Funding and subsidies: Subsidies help to lower the costs of the consumers. Therefore, the consumption of education would increase. A subsidy would encourage allocation of more resources to the provision of education that otherwise would not be taken into consideration by students due to ignorance. Hence, this will lower the unit cost of production and provide an incentive for schools to increase the education services provided. The government can increase the number of people having education with the provision of subsidies.

Evaluation of Solutions
1. This is very expensive and carries an opportunity cost meaning that investment in free provision would require funds to be taken out from a different sector. However it would be effective by allowing everyone to consume education free of charge thus increasing the external benefit and helping society move closer towards socially optimum output.

2.

The government would have to provide funding for a product such as this where firms are made to educate their workforce of the external benefits of education.
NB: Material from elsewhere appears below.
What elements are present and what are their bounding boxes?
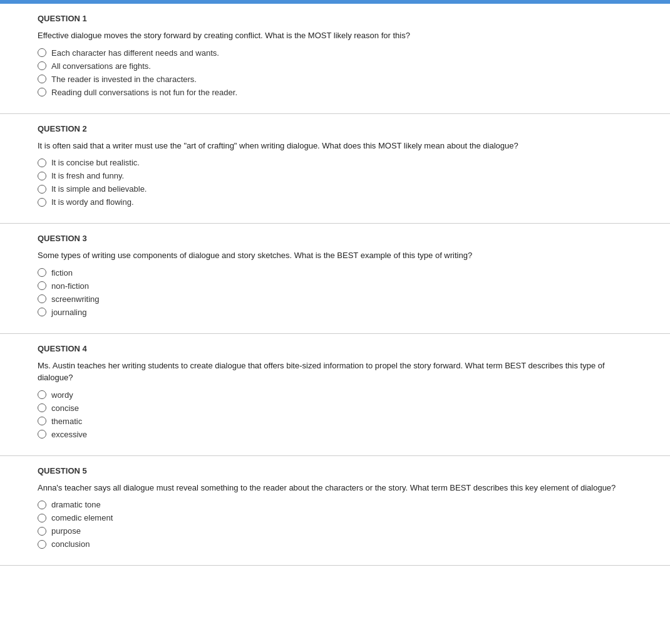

This would carry an opportunity cost by taking funds from one sector to pay for another; however it is a long-term solution to market failure because people can pass on their knowledge of external benefits others and it would also be very effective by forcing people to become aware of the external benefits and consume more education.

3.

This is similar to a regulation policy, it informs people of the external benefits of education, however it is less effective because the provision of information is not made compulsory for firms. Firms are not made aware of the external benefits of education and neither are citizens therefore consumption of education would not increase by much as people have no incentive to consume education.

4.

Like all forms of subsidies, a fixed quantity subsidy will cause consumption of education to increase. All subsidies distort consumer preferences. Subsidies create a form of captive market for local universities. Amount of subsidies given are still limited. Hence, tertiary fees are still expensive, deterring students from continuing their studies.